• [What needs to be done]:
Using the listing below, copy every line that mentions "film".

• [Records to use]:
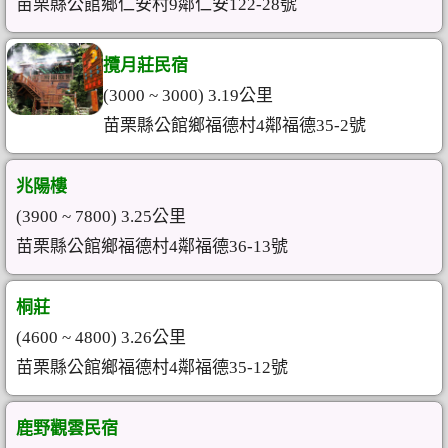
苗栗縣公館鄉仁安村9鄰仁安122-28號
攬月莊民宿
(3000 ~ 3000) 3.19公里
苗栗縣公館鄉福德村4鄰福德35-2號
兆陽樓
(3900 ~ 7800) 3.25公里
苗栗縣公館鄉福德村4鄰福德36-13號
桐莊
(4600 ~ 4800) 3.26公里
苗栗縣公館鄉福德村4鄰福德35-12號
鹿野觀雲民宿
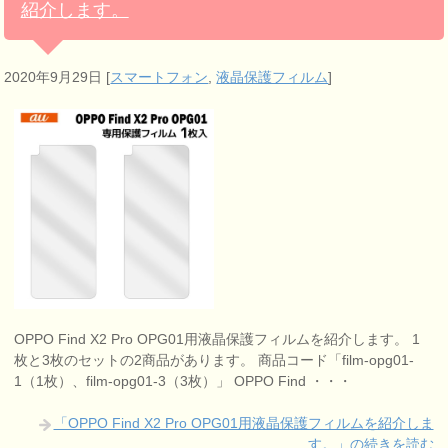
紹介します。
2020年9月29日
[
スマートフォン
,
液晶保護フィルム
]
OPPO Find X2 Pro OPG01用液晶保護フィルムを紹介します。 1
枚と3枚のセットの2商品があります。 商品コード「film-opg01-
1（1枚）、film-opg01-3（3枚）」 OPPO Find ・・・
「OPPO Find X2 Pro OPG01用液晶保護フィルムを紹介しま
す。」の続きを読む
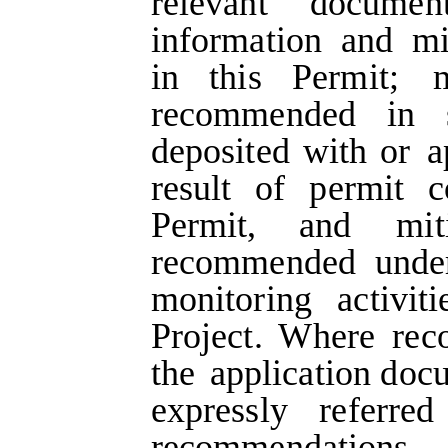
relevant
documen
information
and
mi
in
this
Permit;
recommended
in
deposited
with
or
a
result
of
permit
c
Permit,
and
mit
recommended
unde
monitoring
activiti
Project.
Where
rec
the
application
doc
expressly
referred
recommendations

• [The answer]:
枚と3枚のセットの2商品があります。 商品コード「film-opg01-
1（1枚）、film-opg01-3（3枚）」 OPPO Find ・・・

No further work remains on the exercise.